Ketika kita melakukan searching (pencarian), kombinasi sikap arif dan bijaksana adalah satu kesatuan yang tidak terpisahkan, merujuk pada orang yang berilmu luas, rendah hati, tidak mengedepankan ego, dan mampu menerima saran atau kritik.
Memang tidak mudah rasanya kombinasi sikap arif dan bijaksana dimiliki oleh seseorang. Jika pun ada mungkin angkanya bisa dihitung jari saja.
Kalau kita kelompokkan berdasarkan per kalimat, untuk kata arif dapat disebut juga kearifan. Kata ini berasal dari bahasa Arab yang berarti memahami, mengerti, cerdik, dan pandai.
Di sini, dapat kita tarik kesimpulan bahwa orang yang arif memiliki ketajaman pikiran dan mata hati untuk menilai situasi dengan benar, bukan sekadar merasa benar.
Sedangkan bijaksana, atau dikalimatkan menjadi kebijaksanaan, di sini bisa disimpulkan merupakan sikap seseorang yang selalu menggunakan akal budi, cermat, teliti, dan hati-hati.
Nah, kata bijaksana ini merupakan sebuah gambaran seseorang ini mencakupi kemampuan menempatkan diri, mengendalikan emosi, dan tidak terburu-buru mengambil keputusan.
Bila mana kita berbicara tentang kepemimpinan, tentunya berbicara tentang gerak laju sebuah organisasi yang dijalankan oleh seseorang ataupun secara kolektif untuk sebuah kemajuan, baik itu organisasi pemerintahan, swasta, partai politik dan lain sebagainya.
Untuk diketahui, pemimpin adalah individu yang memiliki kemampuan untuk mengarahkan, memengaruhi, dan memotivasi sekelompok orang (dua atau lebih) untuk bekerja sama mencapai tujuan bersama.
Jadi, pemimpin bukan sekadar orang yang memiliki jabatan struktural (pimpinan) semata.
Pemimpin sejati memiliki kecerdasan, karisma, integritas, dan keahlian untuk menjadi teladan, menginspirasi, serta memberdayakan anggotanya, bukan hanya memberi perintah dan menakut-nakuti.

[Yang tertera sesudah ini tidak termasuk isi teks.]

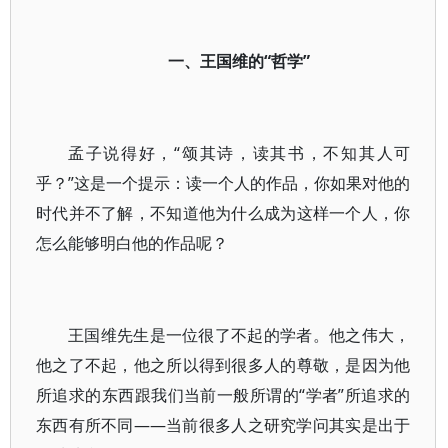
一、王国维的“哲学”
孟子说得好，“颂其诗，读其书，不知其人可
乎？”这是一个提示：读一个人的作品，你如果对他的
时代并不了解，不知道他为什么成为这样一个人，你
怎么能够明白他的作品呢？
王国维先生是一位很了不起的学者。他之伟大，
他之了不起，他之所以得到很多人的尊敬，是因为他
所追求的东西跟我们当前一般所谓的“学者”所追求的
东西有所不同——当前很多人之研究学问其实是出于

Pemimpin yang baik adalah sosok yang punya integritas, empati, dan mampu menginspirasi, bukan hanya persoalan memerintah.
Seorang pemimpin, harus menjadi panutan (role model), mampu berkomunikasi secara efektif, bisa memberdayakan tim, mau mendengarkan, memberi feedback, mau belajar, serta punya ketahanan menghadapi tantangan untuk membawa kemajuan bersama.
Setiap kali terjadi proses pergantian kepemimpinan, selalu saja timbul perdebatan terkait siapa yang akan dipilih sebagai pemimpin.
Apakah kepada mereka yang terlahir sebagai pemimpin (Natural Born Leader) atau untuk mereka menang dilahirkan untuk memimpin (Made Leader atau Trained Leader).
Mereka yang terlahir sebagai pemimpin, biasanya memiliki bakat bawaan (alami) yang dikembangkan secara intuitif dan spontan.
Mereka memiliki kualitas yang hebat karena dipengaruhi oleh kharisma dan insting alami.
Sementara pemimpin yang dilahirkan, sumber bakat didapat dari pengalaman dan pelatihan yang dikembangkan dengan disengaja dan terstruktur.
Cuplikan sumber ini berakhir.